Tally the lines in the data below in which the word "csswg" occurs, then give only the total.
---------- Given data
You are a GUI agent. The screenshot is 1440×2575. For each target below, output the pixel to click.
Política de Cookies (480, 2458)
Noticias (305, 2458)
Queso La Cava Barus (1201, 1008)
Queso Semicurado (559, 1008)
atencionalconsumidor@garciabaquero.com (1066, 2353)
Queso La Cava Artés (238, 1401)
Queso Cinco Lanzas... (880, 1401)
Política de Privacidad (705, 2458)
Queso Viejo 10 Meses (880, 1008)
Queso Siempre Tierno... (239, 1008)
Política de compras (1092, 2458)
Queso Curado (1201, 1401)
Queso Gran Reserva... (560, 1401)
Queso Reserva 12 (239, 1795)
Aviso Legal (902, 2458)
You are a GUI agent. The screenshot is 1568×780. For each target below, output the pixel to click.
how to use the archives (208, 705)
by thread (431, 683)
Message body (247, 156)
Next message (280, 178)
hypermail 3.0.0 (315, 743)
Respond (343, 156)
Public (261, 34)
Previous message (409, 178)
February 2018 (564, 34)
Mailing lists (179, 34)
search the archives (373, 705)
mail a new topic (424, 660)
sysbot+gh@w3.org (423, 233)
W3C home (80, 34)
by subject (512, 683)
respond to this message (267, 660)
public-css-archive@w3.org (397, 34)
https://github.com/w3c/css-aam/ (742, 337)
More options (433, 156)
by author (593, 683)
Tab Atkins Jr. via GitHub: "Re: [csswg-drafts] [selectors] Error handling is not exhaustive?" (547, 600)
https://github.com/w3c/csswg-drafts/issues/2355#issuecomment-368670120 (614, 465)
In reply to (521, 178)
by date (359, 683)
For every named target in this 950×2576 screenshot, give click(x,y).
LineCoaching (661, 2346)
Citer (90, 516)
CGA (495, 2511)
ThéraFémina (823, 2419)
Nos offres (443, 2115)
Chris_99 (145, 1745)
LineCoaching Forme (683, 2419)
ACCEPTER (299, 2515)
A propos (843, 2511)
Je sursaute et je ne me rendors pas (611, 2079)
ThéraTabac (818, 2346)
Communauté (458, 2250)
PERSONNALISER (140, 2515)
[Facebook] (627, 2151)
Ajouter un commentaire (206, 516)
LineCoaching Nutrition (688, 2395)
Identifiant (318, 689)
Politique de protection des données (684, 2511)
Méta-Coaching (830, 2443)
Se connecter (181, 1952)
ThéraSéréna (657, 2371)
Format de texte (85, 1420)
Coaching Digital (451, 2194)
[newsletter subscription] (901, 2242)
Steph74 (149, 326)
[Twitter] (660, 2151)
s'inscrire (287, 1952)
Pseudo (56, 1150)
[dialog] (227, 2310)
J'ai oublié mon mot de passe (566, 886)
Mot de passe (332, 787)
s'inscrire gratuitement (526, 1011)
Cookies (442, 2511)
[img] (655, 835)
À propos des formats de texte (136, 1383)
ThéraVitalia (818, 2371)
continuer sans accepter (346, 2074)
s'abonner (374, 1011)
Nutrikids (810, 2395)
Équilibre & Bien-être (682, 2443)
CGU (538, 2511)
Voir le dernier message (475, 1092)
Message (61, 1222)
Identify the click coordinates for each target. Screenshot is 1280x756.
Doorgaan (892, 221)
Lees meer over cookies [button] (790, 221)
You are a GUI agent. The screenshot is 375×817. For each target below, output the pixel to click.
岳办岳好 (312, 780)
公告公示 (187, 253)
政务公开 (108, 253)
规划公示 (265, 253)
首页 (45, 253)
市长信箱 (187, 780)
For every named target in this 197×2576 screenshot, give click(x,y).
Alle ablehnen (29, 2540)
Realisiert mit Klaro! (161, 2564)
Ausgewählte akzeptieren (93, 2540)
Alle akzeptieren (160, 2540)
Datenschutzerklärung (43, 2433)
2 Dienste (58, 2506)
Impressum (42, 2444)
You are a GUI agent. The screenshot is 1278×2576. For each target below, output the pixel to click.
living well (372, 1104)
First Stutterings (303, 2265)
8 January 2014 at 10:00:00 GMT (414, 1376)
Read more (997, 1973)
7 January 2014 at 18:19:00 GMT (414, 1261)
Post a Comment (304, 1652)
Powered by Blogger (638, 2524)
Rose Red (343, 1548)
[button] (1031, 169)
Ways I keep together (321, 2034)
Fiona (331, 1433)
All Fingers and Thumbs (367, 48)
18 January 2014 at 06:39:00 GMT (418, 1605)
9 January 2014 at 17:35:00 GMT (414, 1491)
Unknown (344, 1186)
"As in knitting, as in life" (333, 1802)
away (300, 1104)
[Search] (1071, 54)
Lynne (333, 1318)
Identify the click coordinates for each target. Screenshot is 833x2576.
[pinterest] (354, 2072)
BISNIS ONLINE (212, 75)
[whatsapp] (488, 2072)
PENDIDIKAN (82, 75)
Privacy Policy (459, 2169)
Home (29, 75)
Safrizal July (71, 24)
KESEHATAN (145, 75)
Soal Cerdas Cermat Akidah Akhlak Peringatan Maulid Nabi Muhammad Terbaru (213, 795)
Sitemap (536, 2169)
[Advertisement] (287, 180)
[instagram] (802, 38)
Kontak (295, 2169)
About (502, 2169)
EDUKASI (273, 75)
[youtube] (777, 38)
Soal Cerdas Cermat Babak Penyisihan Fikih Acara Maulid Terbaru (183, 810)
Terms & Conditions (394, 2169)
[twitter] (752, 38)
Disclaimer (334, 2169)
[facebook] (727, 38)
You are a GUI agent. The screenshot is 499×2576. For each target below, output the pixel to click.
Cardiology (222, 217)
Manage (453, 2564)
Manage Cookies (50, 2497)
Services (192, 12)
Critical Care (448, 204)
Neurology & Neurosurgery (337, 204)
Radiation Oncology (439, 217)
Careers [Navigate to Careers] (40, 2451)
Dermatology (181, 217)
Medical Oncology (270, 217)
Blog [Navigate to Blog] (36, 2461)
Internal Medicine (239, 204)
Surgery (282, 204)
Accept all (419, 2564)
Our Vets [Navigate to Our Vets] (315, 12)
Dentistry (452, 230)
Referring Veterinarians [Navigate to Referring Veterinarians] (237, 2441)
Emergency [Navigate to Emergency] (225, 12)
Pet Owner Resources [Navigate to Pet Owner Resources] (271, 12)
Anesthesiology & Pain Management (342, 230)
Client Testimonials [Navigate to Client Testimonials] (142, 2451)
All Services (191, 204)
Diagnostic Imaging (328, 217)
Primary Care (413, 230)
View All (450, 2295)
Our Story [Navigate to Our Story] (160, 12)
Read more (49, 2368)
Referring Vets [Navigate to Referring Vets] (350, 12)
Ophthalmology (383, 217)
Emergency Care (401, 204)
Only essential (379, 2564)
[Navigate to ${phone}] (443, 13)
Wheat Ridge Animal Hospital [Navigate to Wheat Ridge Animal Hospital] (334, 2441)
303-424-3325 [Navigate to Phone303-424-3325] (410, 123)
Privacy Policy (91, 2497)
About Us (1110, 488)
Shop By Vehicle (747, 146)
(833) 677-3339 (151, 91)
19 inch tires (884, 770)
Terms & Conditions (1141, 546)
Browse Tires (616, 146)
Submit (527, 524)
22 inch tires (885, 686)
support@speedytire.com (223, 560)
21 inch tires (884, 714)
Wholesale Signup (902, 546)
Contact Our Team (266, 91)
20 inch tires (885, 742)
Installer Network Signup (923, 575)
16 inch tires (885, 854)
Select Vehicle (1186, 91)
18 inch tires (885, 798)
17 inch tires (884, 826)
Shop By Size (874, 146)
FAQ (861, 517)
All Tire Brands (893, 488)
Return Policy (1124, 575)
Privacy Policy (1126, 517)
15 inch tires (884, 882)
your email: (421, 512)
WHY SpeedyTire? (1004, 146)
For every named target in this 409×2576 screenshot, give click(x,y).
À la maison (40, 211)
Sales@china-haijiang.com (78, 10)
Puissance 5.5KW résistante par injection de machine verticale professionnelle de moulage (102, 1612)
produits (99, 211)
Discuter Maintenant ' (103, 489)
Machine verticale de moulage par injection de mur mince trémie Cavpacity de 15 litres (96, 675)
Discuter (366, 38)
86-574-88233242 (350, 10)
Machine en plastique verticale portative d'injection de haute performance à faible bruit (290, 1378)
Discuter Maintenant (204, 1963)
--------------------
Your solution: 2